It can be tempting to break your mortgage or sell your home if you see a lower interest rate or a home that better meets your needs. In some cases, you may not have much of a choice in the matter, such as if you have to move for work. Here are some of the pros and cons of selling your home before the mortgage term ends and breaking the contract:
Pro: You may be able to get a lower interest rate and be able to pay off the mortgage faster if you keep the payments the same.
When moving into a new house, it is possible that you could get a lower interest rate than on your previous mortgage, and if you budget your mortgage payments as if you are paying into your old mortgage, then you could pay off your new mortgage early.

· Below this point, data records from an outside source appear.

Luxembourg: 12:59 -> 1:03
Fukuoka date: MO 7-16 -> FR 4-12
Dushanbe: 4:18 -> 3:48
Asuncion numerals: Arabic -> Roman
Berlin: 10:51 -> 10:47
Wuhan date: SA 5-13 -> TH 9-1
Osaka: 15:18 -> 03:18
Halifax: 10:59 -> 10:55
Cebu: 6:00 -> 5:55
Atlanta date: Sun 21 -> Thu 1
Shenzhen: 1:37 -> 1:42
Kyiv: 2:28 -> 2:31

Con: You could end up paying more in the long run because of fees and a prepayment penalty.
The fees for breaking a mortgage before the term ends are very high, and even if you make higher payments on your new mortgage, there is no guarantee that the interest saved will be enough to cover the penalties. However, your mortgage advisor can run the calculations for you.

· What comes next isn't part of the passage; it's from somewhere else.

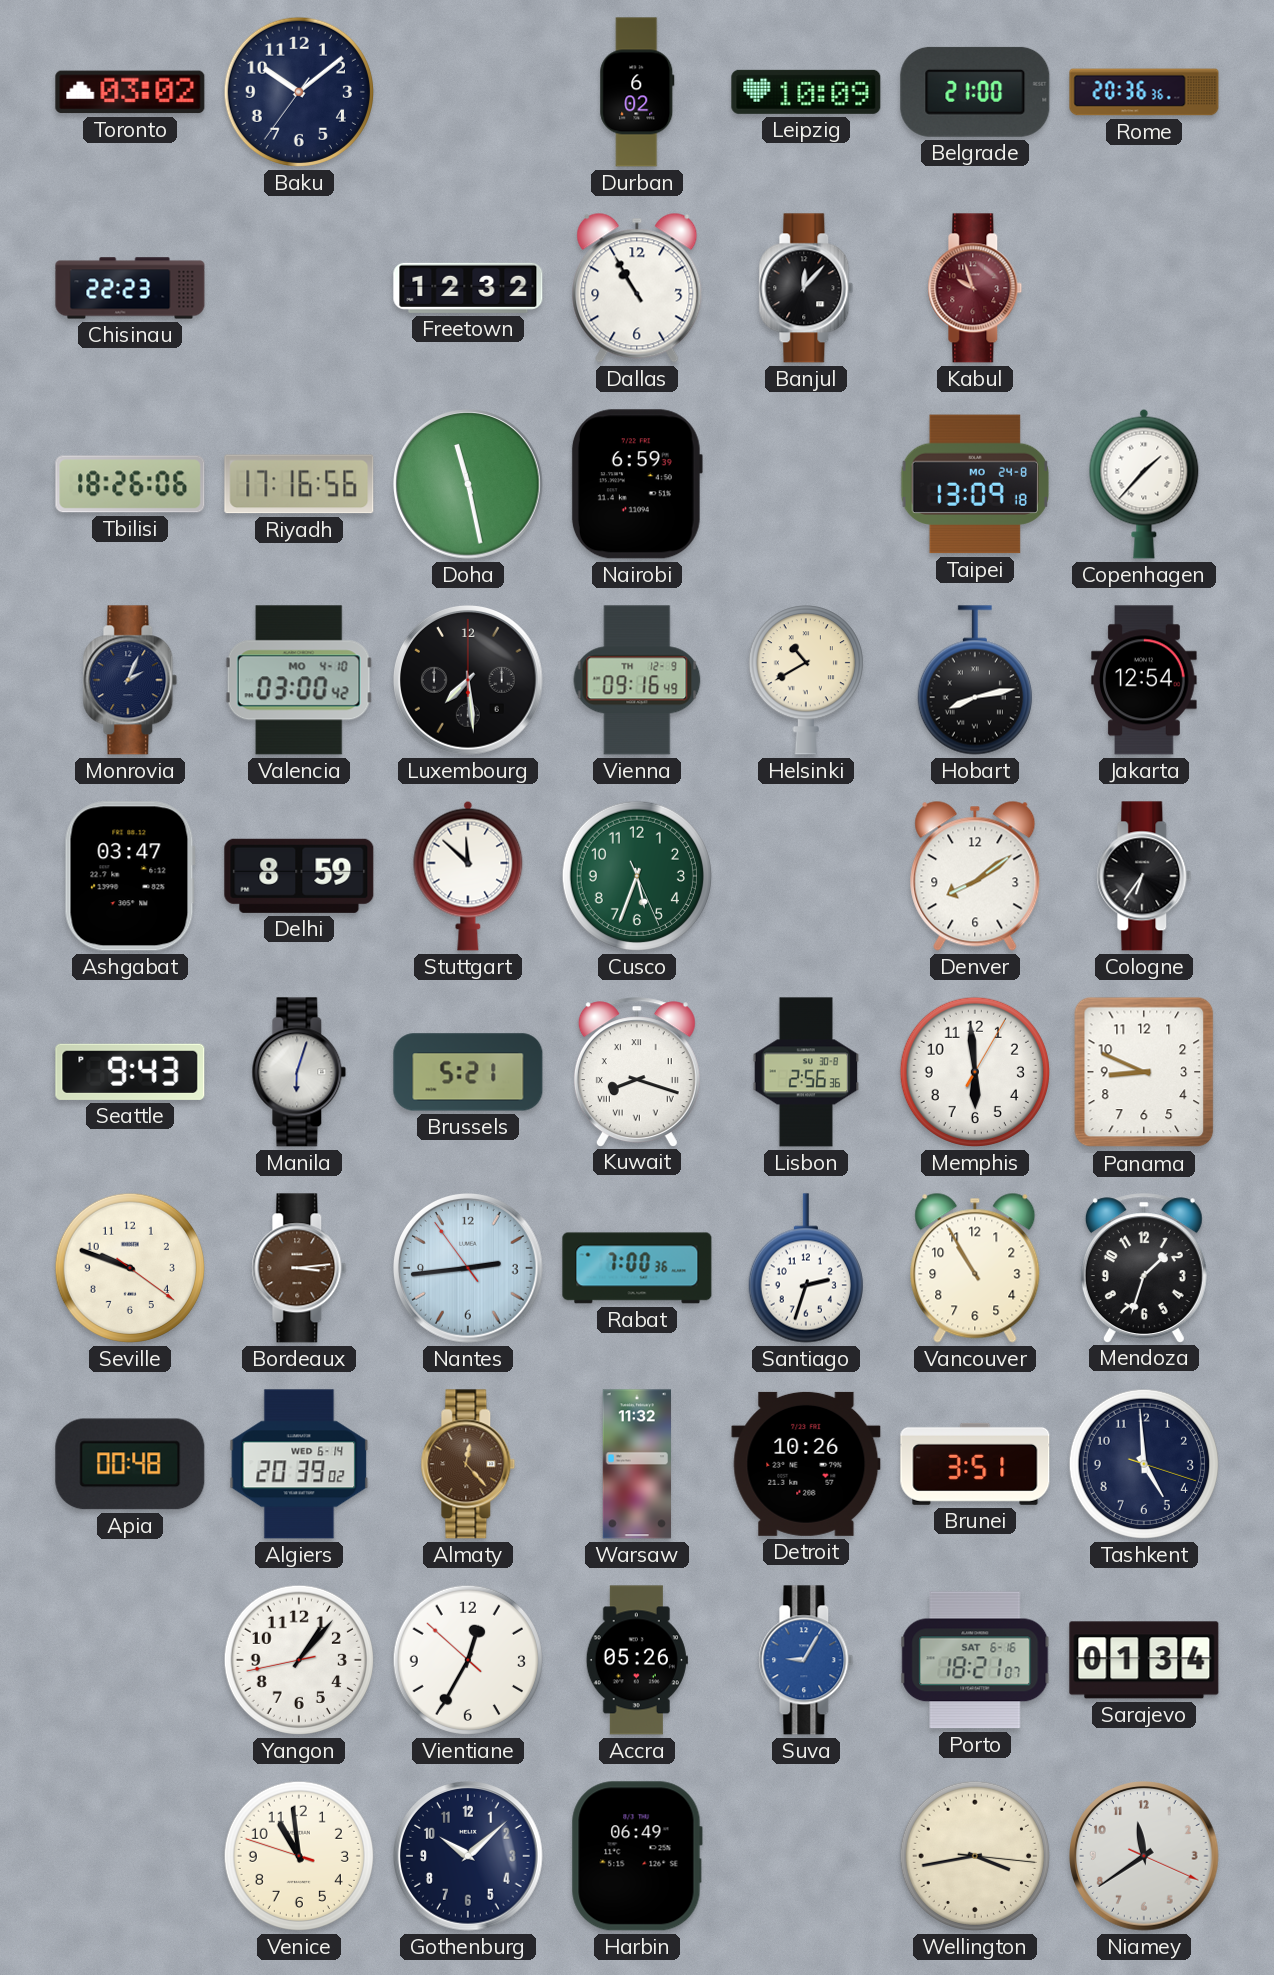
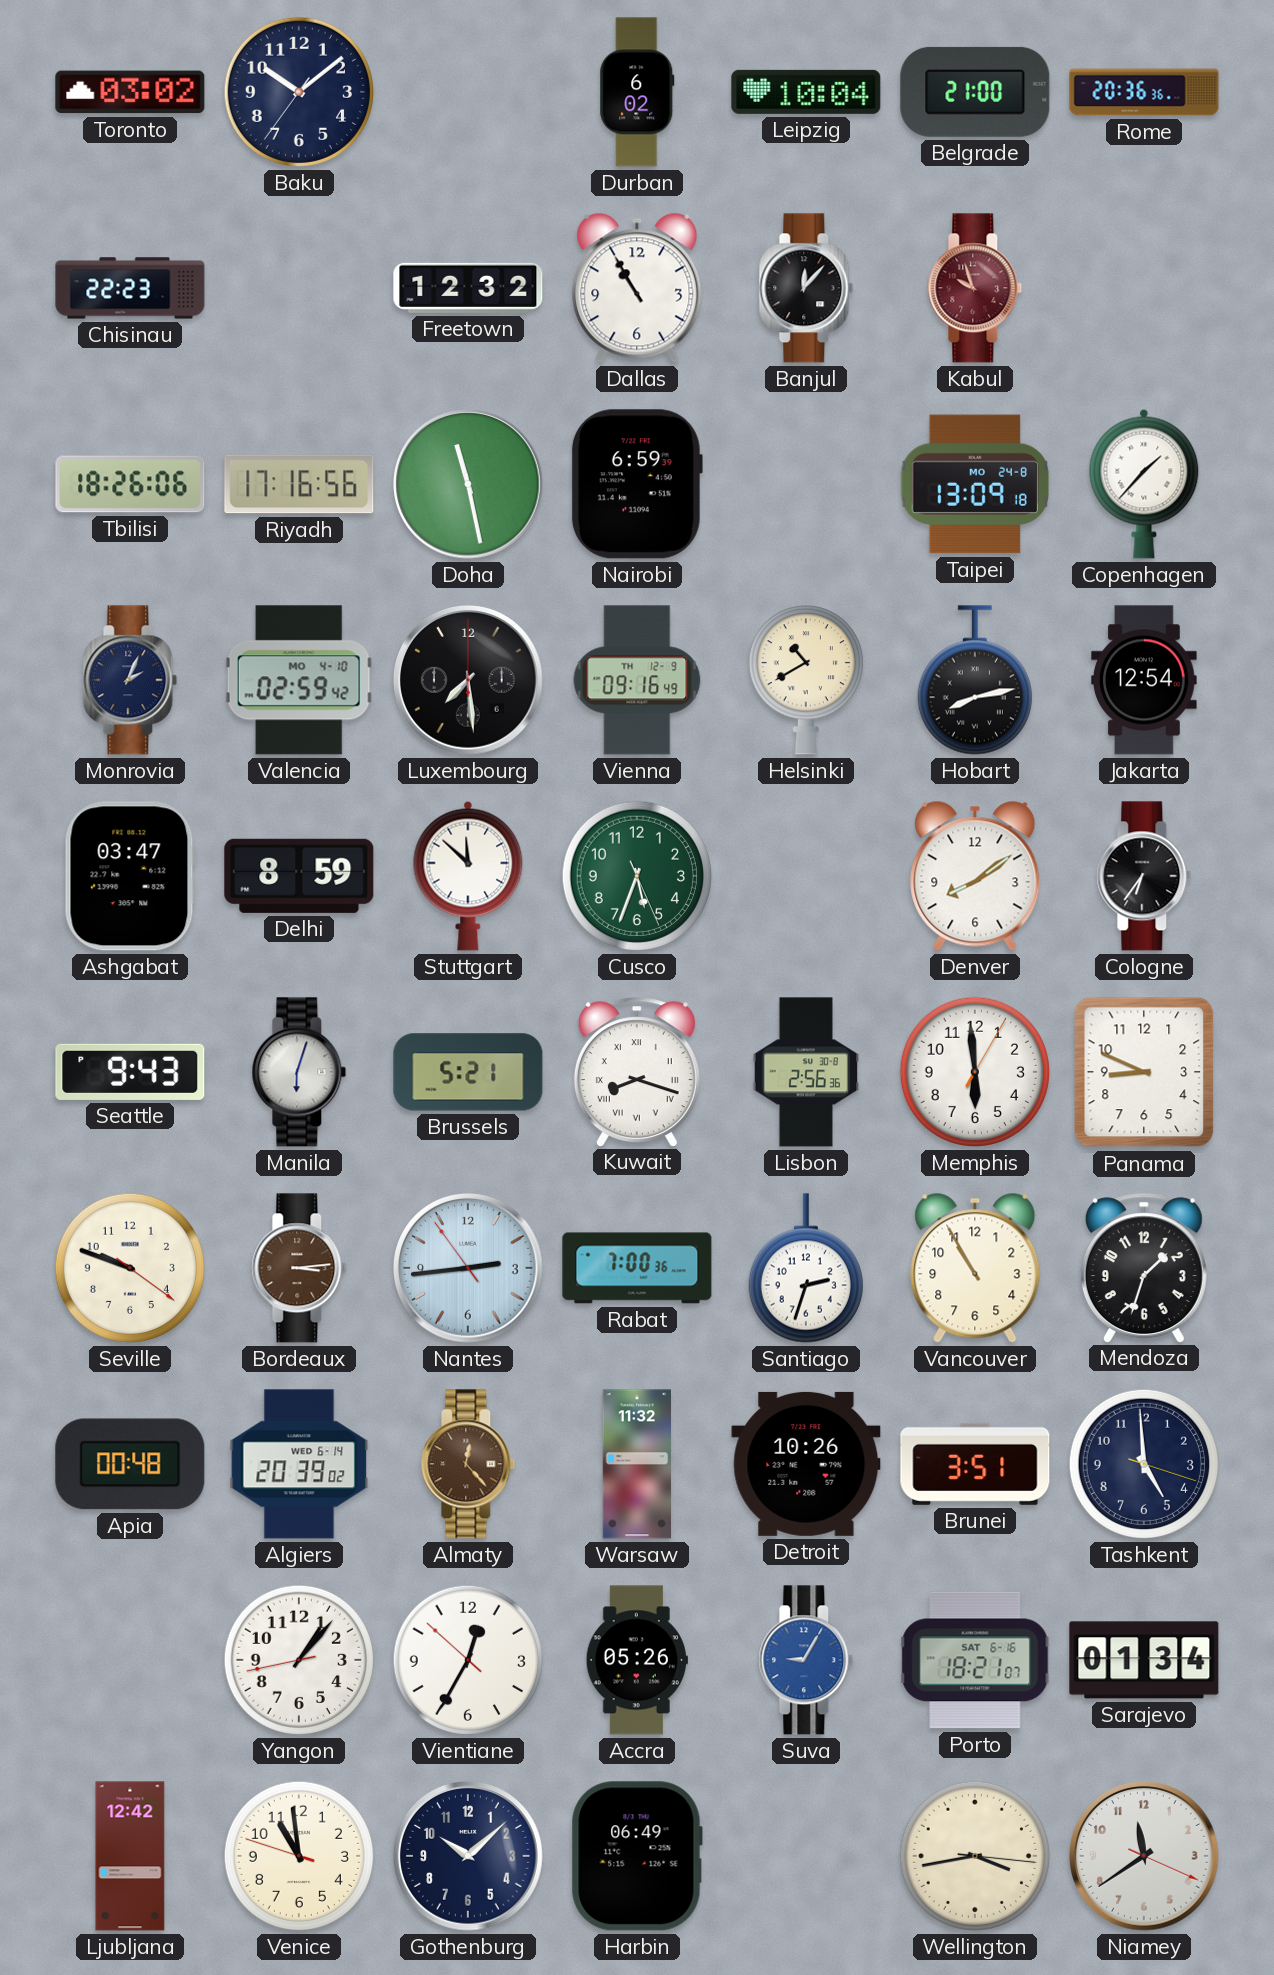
Leipzig: 10:09 -> 10:04
Valencia: 03:00 -> 02:59
Ljubljana: none -> 12:42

Pro: You may be able to lock in a lower interest rate for the new mortgage term.
Selling your house allows you to look for a lower interest rate for your new home, saving you money in the long run.

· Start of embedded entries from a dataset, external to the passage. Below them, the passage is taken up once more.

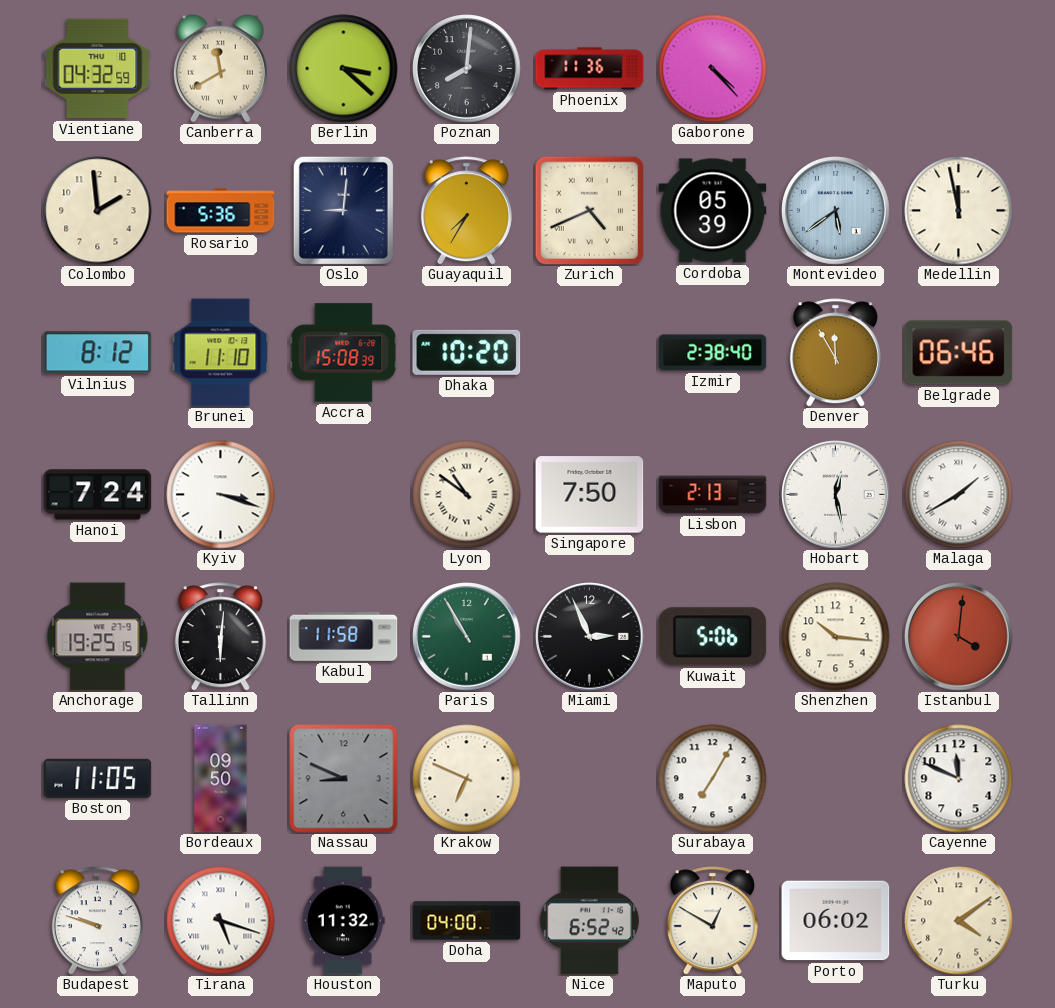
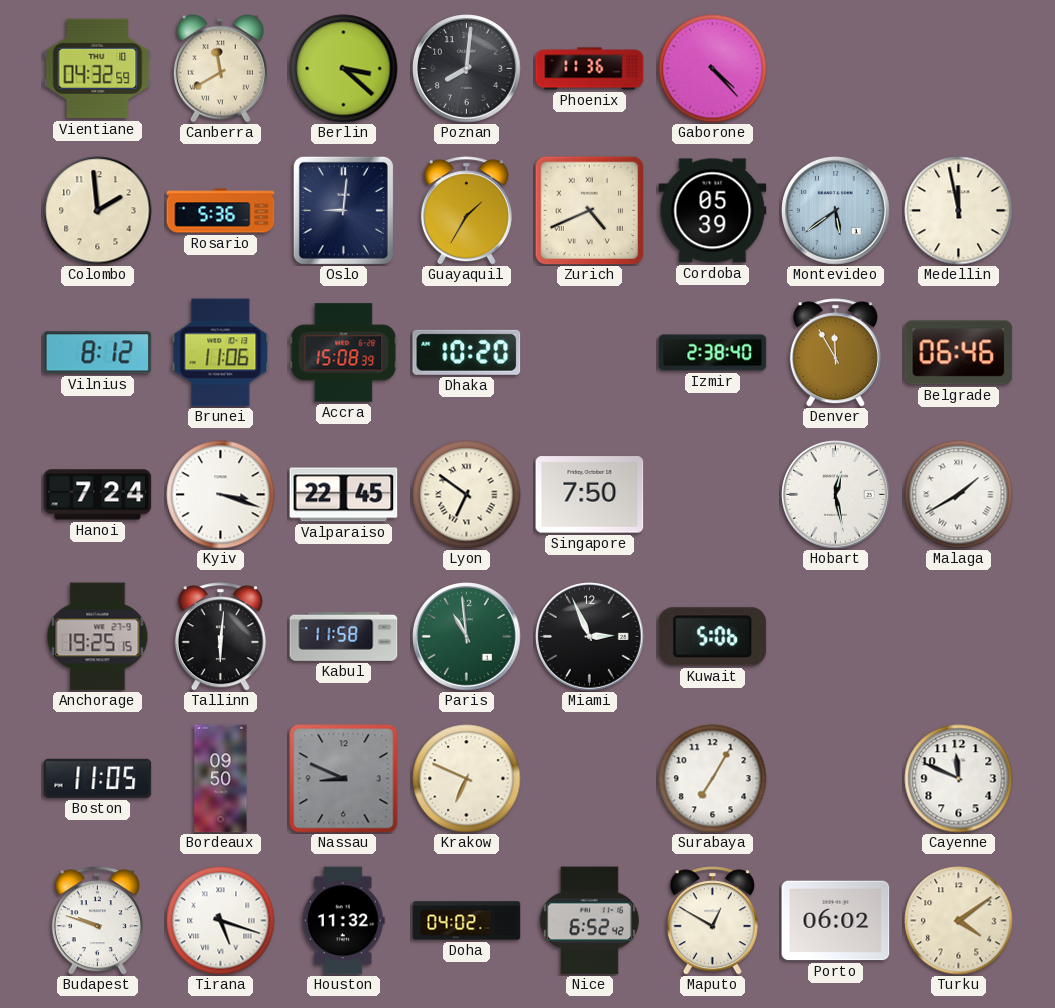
Guayaquil: 7:35 -> 1:35
Brunei: 11:10 -> 11:06
Valparaiso: none -> 22:45
Lyon: 10:51 -> 6:51
Lisbon: 2:13 -> none
Paris: 10:55 -> 10:59
Shenzhen: 10:16 -> none
Istanbul: 4:01 -> none
Doha: 04:00 -> 04:02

Con: You may no longer qualify for a mortgage under current economic conditions.
Times are tough, and it could be that you are selling your house not to buy a new one but to move into a rental. If this is the case, ensure that the benefits of selling your home early outweigh the costs of the penalties.
Before selling your house early, make sure that you read all of the fine print to see what costs are associated with breaking the mortgage contract. A mortgage advisor can provide valuable advice to navigate the possibility of selling your home before the mortgage term ends.